Rather than the traditional panel made up of security insiders from a variety of companies discussing a variety of topics, this year’s State of the Industry session took a slightly different approach. The audience, which outnumbered chairs, was treated to a more of a highly focused case study featuring three security and IT professionals from Paramount Pictures discussing the studio’s security overhaul to address a number of previous concerns.

Scott Phemister, Paramount’s executive director of Global Risk and Crisis Management, took the reins, walking attendees through the lot-centric approach to security the studio adopted previously to protect its 65-acre Hollywood property and the 150-plus buildings on that site. While Paramount’s perimeter security was top-notch, that approach left a lot to be desired. For example, it didn’t take into account the studio’s 25 off-site locations, special events and production and filming locations worldwide.

“Our global footprint is expanding, but our security program didn’t,” Phemister said.
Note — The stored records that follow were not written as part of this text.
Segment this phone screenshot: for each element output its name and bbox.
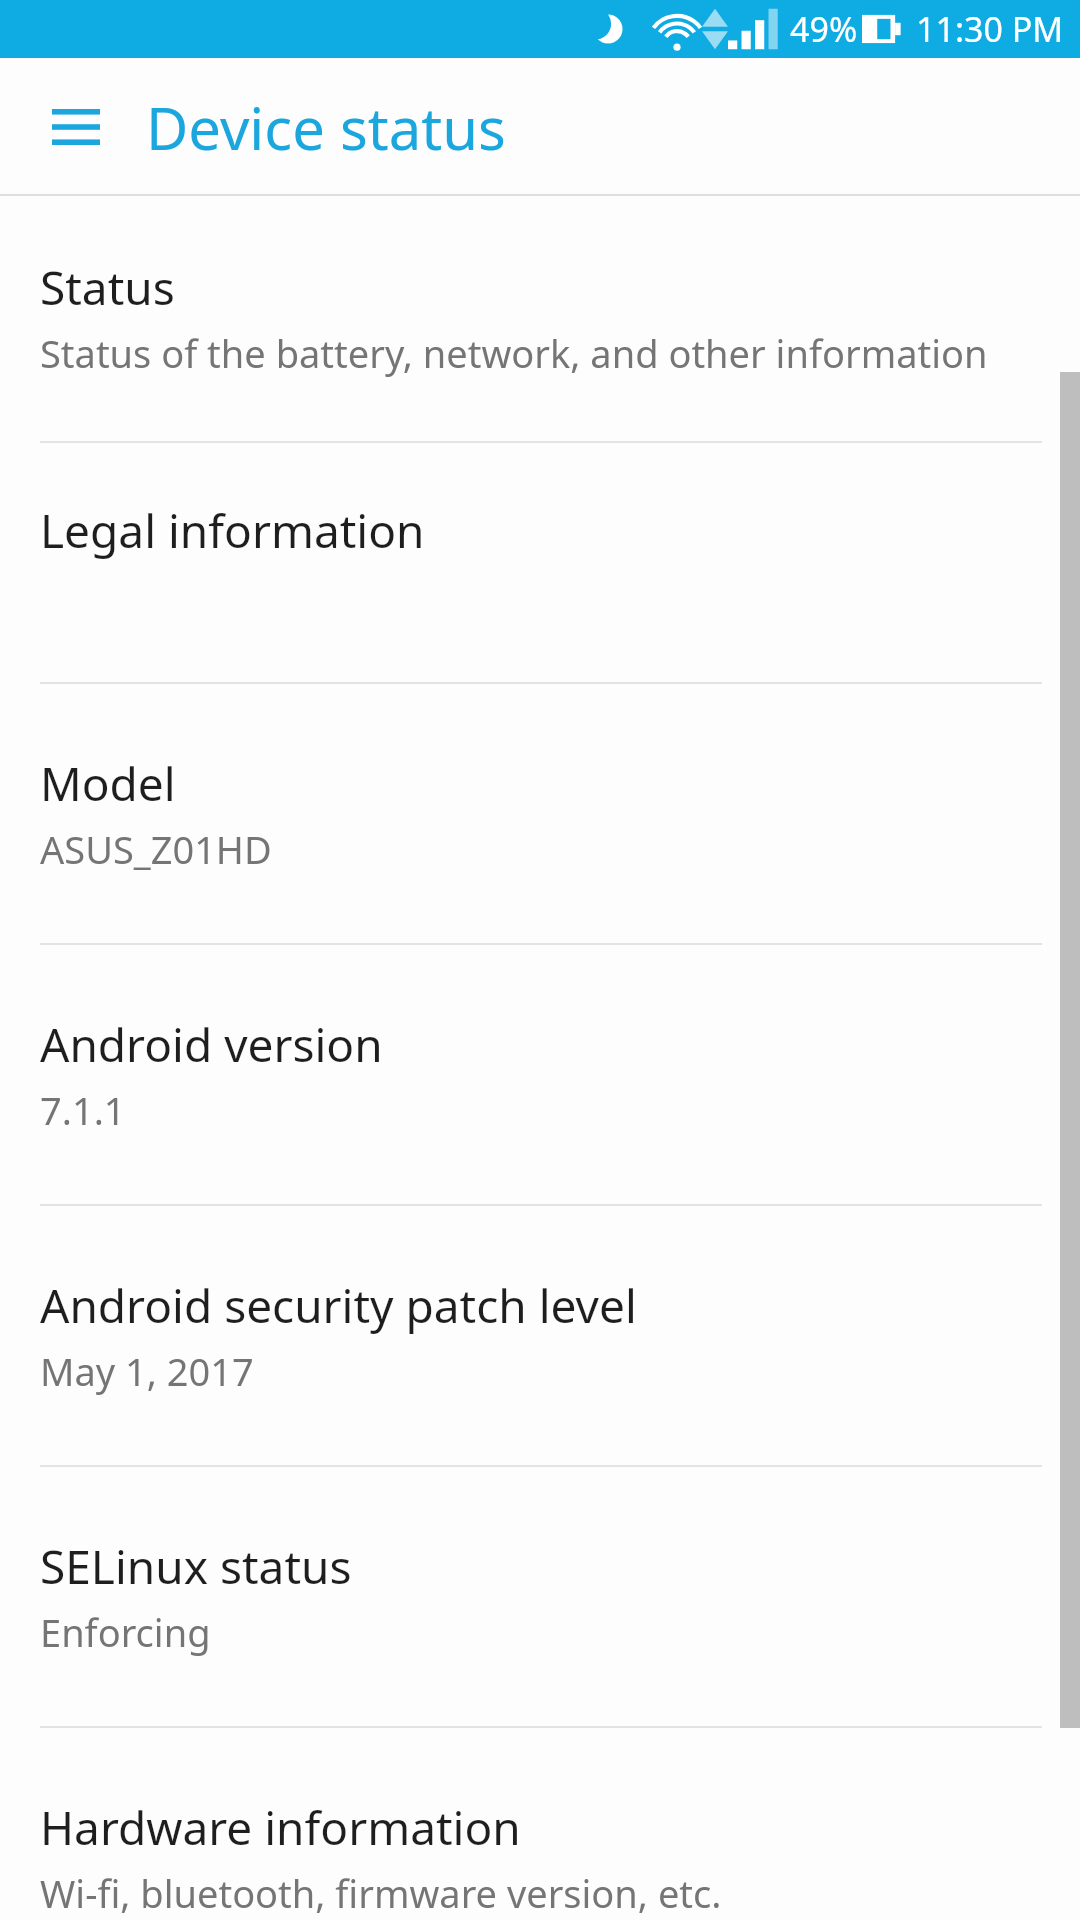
staticText: Android security patch level <box>40 1274 637 1337</box>
staticText: Device status <box>146 88 506 167</box>
button[interactable]: Android security patch level <box>0 1206 1080 1467</box>
staticText: Legal information <box>40 499 425 562</box>
button[interactable]: Legal information <box>0 443 1080 684</box>
button[interactable]: Open navigation menu <box>26 77 126 177</box>
staticText: SELinux status <box>40 1535 352 1598</box>
button[interactable]: SELinux status <box>0 1467 1080 1728</box>
staticText: May 1, 2017 <box>40 1345 254 1397</box>
staticText: Wi-fi, bluetooth, firmware version, etc. <box>40 1867 722 1919</box>
staticText: Android version <box>40 1013 383 1076</box>
staticText: 49% <box>790 6 858 52</box>
button[interactable]: Android version <box>0 945 1080 1206</box>
staticText: Model <box>40 752 176 815</box>
staticText: Enforcing <box>40 1606 211 1658</box>
button[interactable]: Model <box>0 684 1080 945</box>
button[interactable]: Status <box>0 196 1080 443</box>
staticText: Status <box>40 256 175 319</box>
staticText: 11:30 PM <box>916 6 1064 52</box>
staticText: ASUS_Z01HD <box>40 823 272 875</box>
button[interactable]: Hardware information <box>0 1728 1080 1920</box>
staticText: Hardware information <box>40 1796 521 1859</box>
staticText: 7.1.1 <box>40 1084 126 1136</box>
staticText: Status of the battery, network, and othe… <box>40 327 988 379</box>
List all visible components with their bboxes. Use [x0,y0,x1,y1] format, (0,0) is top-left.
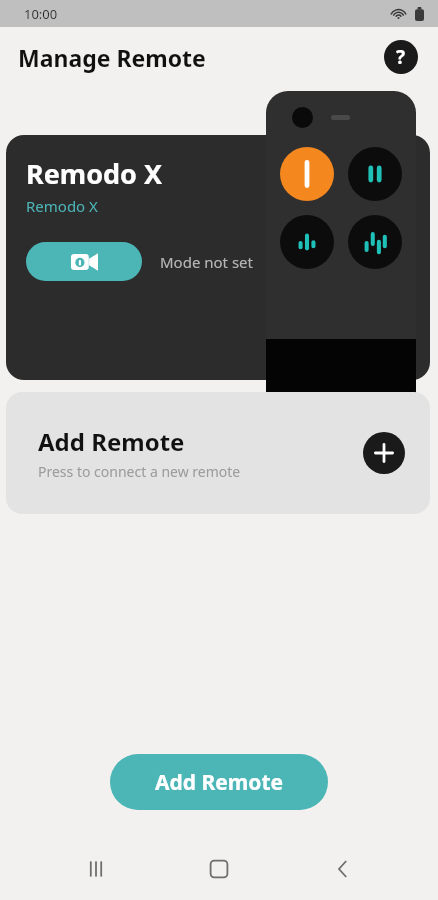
button[interactable]: Remote button [348,147,402,201]
staticText: ? [396,44,406,70]
button[interactable]: Add remote [363,432,405,474]
button[interactable]: Remote button [280,215,334,269]
button[interactable]: Add Remote [110,754,328,810]
button[interactable]: Help [384,40,418,74]
button[interactable]: Remote button [280,147,334,201]
staticText: Remodo X [26,155,163,192]
button[interactable]: Home [191,841,247,897]
staticText: Press to connect a new remote [38,462,241,481]
button[interactable]: Back [315,841,371,897]
button[interactable]: Remodo X [6,135,430,380]
button[interactable]: Add Remote [6,392,430,514]
staticText: Remodo X [26,196,98,216]
button[interactable]: Recent apps [68,841,124,897]
staticText: Add Remote [155,768,284,797]
staticText: Manage Remote [18,42,206,73]
staticText: Add Remote [38,425,185,458]
staticText: Mode not set [160,252,253,272]
staticText: 10:00 [24,5,58,23]
button[interactable]: Remote button [348,215,402,269]
button[interactable]: Video mode [26,242,142,281]
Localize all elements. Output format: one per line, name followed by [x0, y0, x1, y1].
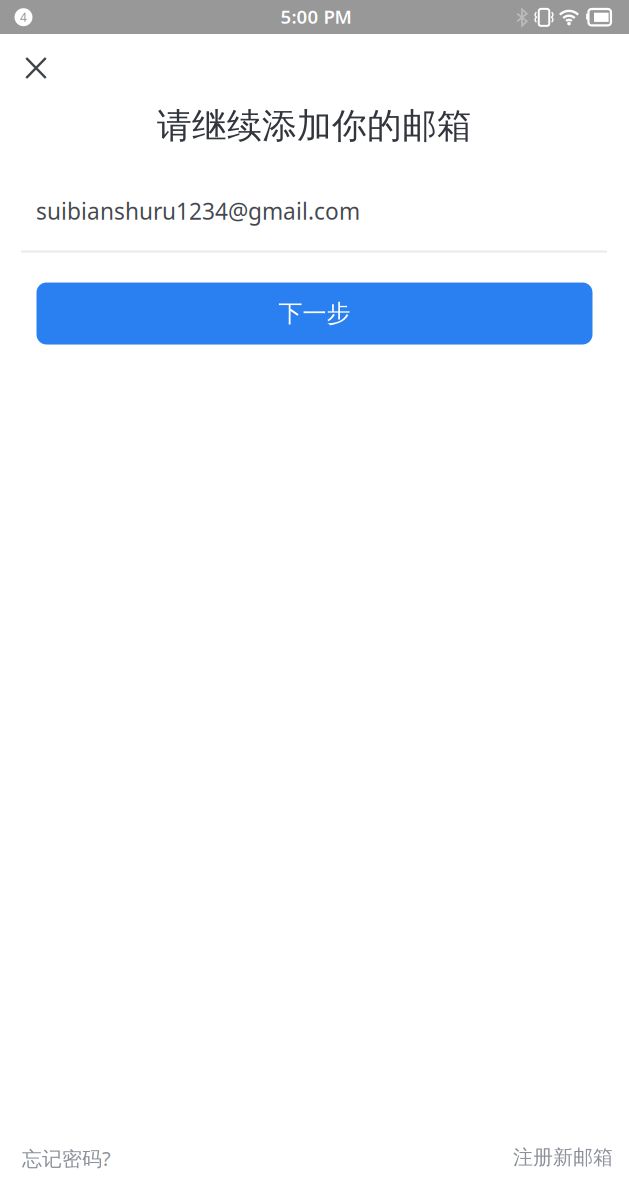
- button[interactable]: 下一步: [36, 282, 592, 344]
- staticText: 请继续添加你的邮箱: [157, 105, 472, 147]
- staticText: 5:00 PM: [280, 4, 352, 29]
- button[interactable]: Close: [14, 46, 58, 90]
- staticText: suibianshuru1234@gmail.com: [36, 196, 360, 226]
- staticText: 注册新邮箱: [513, 1145, 613, 1170]
- staticText: 下一步: [278, 299, 350, 328]
- staticText: 忘记密码?: [22, 1145, 111, 1172]
- staticText: 4: [20, 9, 27, 25]
- button[interactable]: 忘记密码?: [22, 1145, 111, 1172]
- button[interactable]: 注册新邮箱: [513, 1145, 613, 1170]
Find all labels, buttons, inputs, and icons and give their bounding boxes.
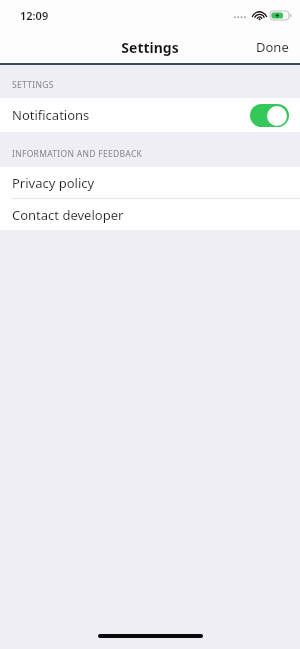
staticText: Privacy policy — [12, 174, 95, 192]
button[interactable]: Done — [253, 34, 292, 60]
button[interactable]: Notifications — [0, 98, 300, 132]
staticText: 12:09 — [20, 8, 49, 23]
staticText: INFORMATION AND FEEDBACK — [12, 148, 143, 160]
staticText: Notifications — [12, 106, 250, 124]
staticText: SETTINGS — [12, 79, 54, 91]
button[interactable]: Notifications toggle — [250, 104, 289, 127]
button[interactable]: Contact developer — [0, 199, 300, 230]
staticText: Contact developer — [12, 206, 124, 224]
staticText: Settings — [121, 38, 179, 57]
button[interactable]: Privacy policy — [0, 167, 300, 198]
staticText: Done — [256, 38, 289, 56]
As part of a new vision adopted in 2013, a new team was formed to enhance Paramount’s existing security operations center (SOC), the small space where security staff monitored 10 disparate systems that were generating more than 1,000 alarms a day. Adding to the challenge were manual analysis, an inability to prioritize alarms and paper-based procedures. The result was overlooked alarms and events, and slow, inefficient, untimely and inconsistent response.

Recognizing the security risks these factors introduced, Paramount embarked on a course to redesign its SOC and deploy a physical security information management (PSIM) solution to integrate its systems, analyze alarms, prioritize responses and implement predetermined workflows.

Based on security systems’ move to IP, Paramount’s security team worked closely with IT in determining its needs and evaluating solutions.

“There are 10 ways to skin a cat. You have to make sure the technology is applied in a way that actually provides benefit to the business,” said Jeff Reider, senior analyst for global risk and crisis management. “If you don’t have an IT partner when you’re evaluating solutions, get an independent third-party for the analysis.”

The relationship between IT and security is more than a theory for Paramount; it’s actually a mandate that comes from the top of the organization. Representing the IT side of the house, Steve Tiffany, Paramount’s director, studio systems, said that type of top-down support has been extremely valuable.

“It allows us to do what we do best while they can focus on what they do best,” ST said.

Following a discussion of the evaluation process, the three offered tips for a successful PSIM implementation (see box below) before sharing the results of their implementation, which went live in February 2015. In addition to consolidating 10 systems into one, within a month, the solution reduced the number of alarms by 93 percent by filtering out nonactionable alarms and events.